What you have to do: In the entries that follow, find each line with the word "voor" and copy it.

Saved data entries

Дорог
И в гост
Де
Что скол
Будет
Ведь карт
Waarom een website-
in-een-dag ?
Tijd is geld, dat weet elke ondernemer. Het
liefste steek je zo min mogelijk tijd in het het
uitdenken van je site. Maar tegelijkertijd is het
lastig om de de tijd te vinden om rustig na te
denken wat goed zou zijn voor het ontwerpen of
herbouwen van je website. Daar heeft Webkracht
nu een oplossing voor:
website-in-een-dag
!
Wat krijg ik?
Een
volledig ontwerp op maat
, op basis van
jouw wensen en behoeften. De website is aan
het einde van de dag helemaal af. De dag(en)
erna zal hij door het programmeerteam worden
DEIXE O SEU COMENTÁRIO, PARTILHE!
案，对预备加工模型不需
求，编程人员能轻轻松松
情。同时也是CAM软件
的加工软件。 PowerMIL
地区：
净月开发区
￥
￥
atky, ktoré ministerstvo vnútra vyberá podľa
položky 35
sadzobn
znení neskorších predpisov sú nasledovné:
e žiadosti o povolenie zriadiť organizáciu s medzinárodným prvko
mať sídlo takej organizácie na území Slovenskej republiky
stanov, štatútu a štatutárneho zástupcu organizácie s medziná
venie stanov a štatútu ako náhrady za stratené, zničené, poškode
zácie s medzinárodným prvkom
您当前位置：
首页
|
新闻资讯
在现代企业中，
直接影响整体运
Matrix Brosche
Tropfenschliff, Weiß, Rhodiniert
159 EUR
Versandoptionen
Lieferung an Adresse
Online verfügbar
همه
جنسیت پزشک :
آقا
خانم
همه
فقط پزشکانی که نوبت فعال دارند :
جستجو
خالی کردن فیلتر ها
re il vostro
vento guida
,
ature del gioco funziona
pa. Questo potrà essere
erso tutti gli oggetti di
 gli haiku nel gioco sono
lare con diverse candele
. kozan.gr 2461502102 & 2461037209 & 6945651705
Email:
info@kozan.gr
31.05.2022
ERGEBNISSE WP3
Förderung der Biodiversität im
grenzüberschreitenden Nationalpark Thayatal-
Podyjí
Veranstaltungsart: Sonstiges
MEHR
...
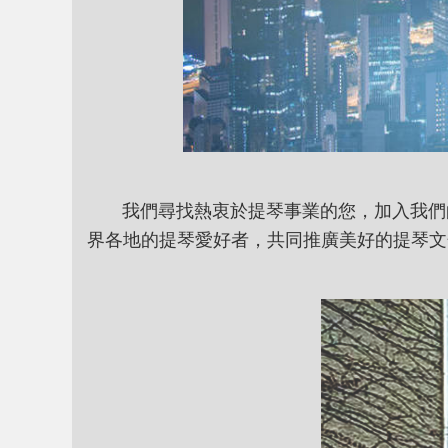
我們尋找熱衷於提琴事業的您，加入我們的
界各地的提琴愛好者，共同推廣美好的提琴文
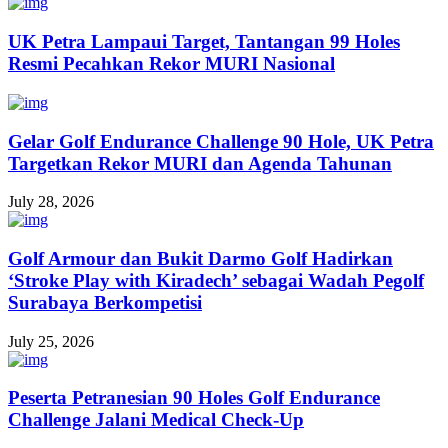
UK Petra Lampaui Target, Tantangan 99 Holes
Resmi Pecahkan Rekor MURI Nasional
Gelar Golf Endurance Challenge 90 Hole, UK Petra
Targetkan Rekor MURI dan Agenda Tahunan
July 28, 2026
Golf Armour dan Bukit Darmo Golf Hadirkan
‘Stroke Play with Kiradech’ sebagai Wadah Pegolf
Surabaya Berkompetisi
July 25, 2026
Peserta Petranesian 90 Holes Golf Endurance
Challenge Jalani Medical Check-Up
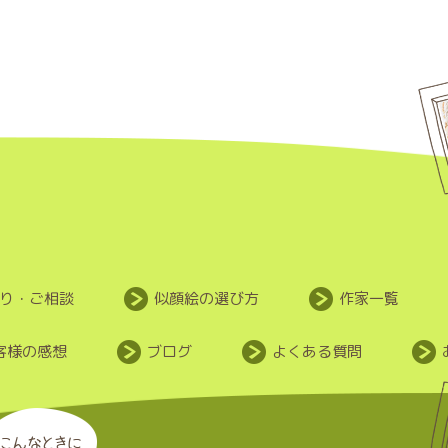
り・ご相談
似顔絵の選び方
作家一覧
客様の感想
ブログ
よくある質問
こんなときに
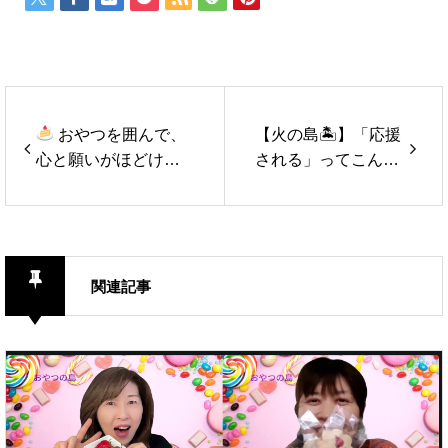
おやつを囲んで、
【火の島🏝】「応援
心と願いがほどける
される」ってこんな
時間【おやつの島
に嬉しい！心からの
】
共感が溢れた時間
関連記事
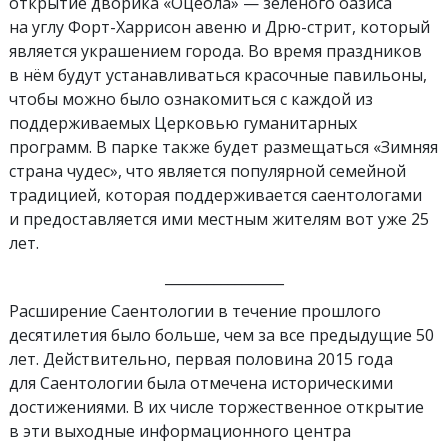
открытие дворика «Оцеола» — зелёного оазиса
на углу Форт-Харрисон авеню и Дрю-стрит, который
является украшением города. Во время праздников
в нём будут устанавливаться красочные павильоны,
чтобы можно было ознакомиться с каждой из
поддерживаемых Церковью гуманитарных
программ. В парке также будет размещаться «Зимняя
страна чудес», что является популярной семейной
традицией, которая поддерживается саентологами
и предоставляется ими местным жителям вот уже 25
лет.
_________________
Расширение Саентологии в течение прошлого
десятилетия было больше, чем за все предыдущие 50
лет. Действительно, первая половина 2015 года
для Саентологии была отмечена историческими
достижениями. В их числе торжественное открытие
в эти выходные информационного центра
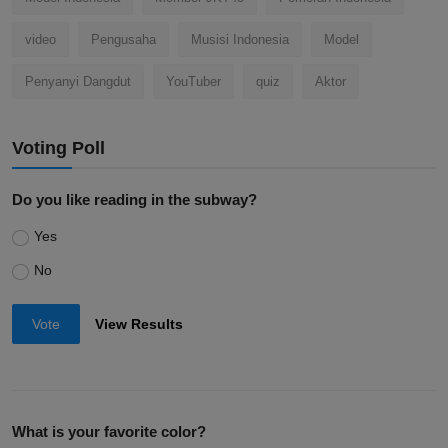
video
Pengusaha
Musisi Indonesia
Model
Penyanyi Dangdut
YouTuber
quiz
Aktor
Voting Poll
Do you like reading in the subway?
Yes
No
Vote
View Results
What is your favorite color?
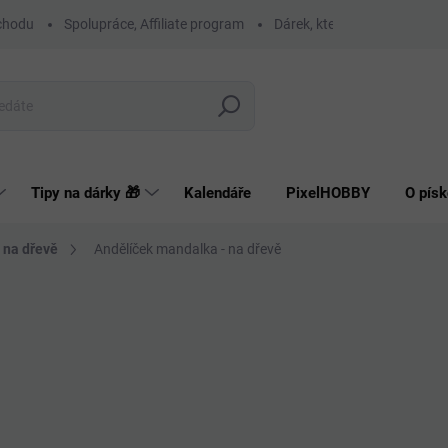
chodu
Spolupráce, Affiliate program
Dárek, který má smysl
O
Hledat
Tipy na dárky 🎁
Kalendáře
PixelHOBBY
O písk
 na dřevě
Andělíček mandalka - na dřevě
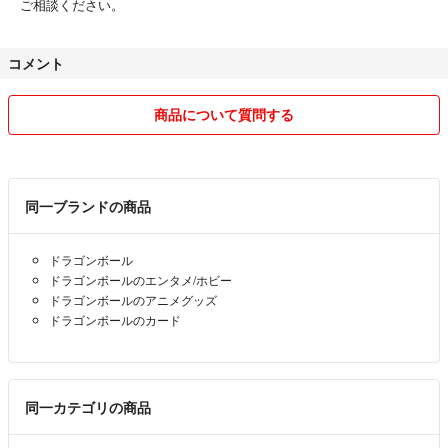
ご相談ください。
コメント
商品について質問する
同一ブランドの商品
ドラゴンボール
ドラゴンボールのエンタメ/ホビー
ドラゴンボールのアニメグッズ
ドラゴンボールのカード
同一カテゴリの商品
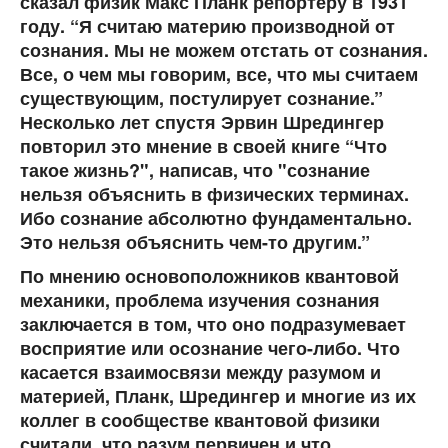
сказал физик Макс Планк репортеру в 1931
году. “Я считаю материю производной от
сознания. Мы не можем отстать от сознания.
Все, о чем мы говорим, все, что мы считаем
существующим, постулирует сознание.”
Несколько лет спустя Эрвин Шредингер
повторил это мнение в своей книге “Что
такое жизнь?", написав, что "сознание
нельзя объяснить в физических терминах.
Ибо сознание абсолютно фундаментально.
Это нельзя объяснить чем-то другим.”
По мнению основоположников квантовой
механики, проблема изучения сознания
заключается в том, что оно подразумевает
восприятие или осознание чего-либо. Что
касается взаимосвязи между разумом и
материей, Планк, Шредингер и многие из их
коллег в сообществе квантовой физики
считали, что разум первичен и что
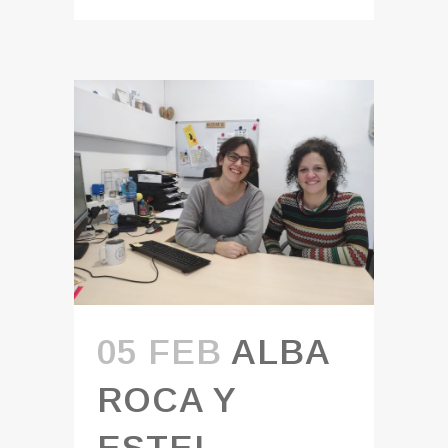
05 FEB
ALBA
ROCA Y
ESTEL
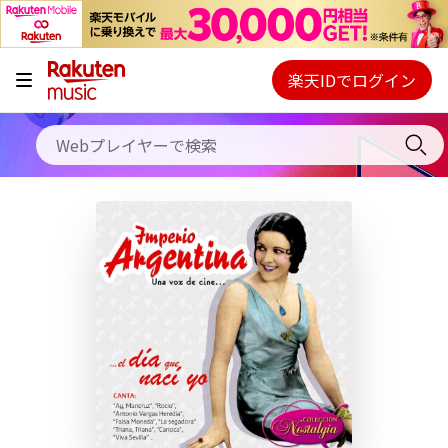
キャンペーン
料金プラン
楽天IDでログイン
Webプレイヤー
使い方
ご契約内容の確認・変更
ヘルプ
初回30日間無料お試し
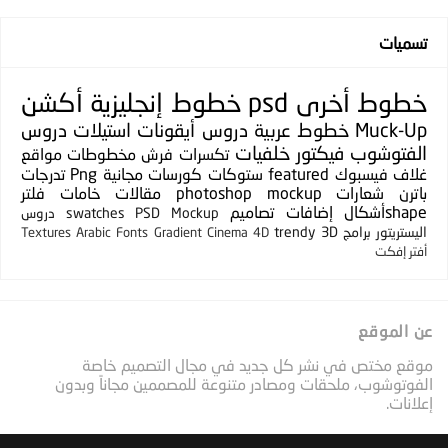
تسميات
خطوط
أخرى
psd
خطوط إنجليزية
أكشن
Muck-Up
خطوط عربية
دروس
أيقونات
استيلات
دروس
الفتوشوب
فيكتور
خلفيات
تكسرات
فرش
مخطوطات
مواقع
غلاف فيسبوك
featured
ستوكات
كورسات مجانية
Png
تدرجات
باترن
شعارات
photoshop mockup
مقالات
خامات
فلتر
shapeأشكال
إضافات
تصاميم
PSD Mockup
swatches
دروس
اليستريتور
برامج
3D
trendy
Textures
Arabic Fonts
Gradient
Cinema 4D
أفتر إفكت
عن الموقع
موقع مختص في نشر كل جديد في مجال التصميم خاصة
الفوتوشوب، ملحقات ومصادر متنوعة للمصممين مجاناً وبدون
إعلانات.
* * *
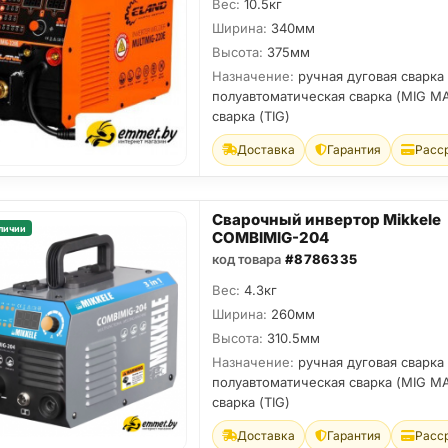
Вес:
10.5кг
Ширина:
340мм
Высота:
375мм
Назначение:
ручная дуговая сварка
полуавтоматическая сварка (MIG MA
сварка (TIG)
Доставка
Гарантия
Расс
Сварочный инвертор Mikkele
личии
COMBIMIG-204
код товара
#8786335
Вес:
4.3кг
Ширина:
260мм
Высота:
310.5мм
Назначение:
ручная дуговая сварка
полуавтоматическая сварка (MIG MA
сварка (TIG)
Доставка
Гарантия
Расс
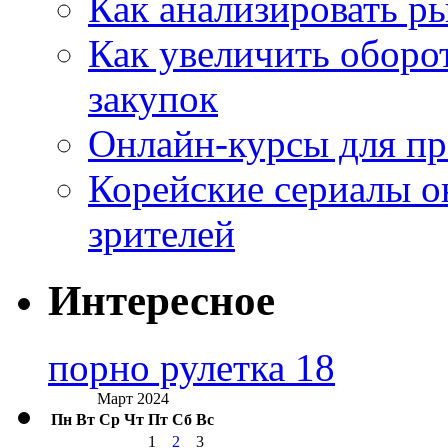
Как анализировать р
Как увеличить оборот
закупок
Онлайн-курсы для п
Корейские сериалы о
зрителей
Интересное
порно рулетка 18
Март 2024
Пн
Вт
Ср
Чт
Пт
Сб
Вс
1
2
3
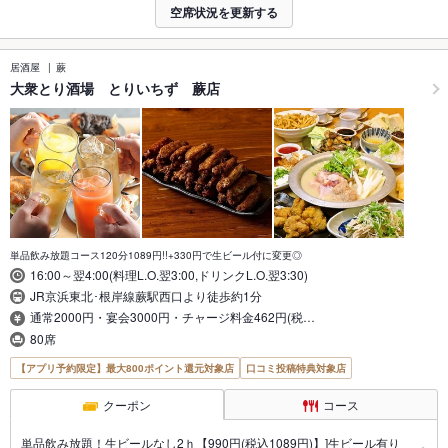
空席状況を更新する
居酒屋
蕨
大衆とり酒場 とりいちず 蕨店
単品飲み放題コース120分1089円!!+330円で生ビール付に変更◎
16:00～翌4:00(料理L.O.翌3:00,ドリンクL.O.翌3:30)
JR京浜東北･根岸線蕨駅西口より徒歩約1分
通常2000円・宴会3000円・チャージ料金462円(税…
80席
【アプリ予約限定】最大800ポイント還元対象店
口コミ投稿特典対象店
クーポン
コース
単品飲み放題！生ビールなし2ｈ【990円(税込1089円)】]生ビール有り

Result of the exercise:
denken wat goed zou zijn voor het ontwerpen of
nu een oplossing voor:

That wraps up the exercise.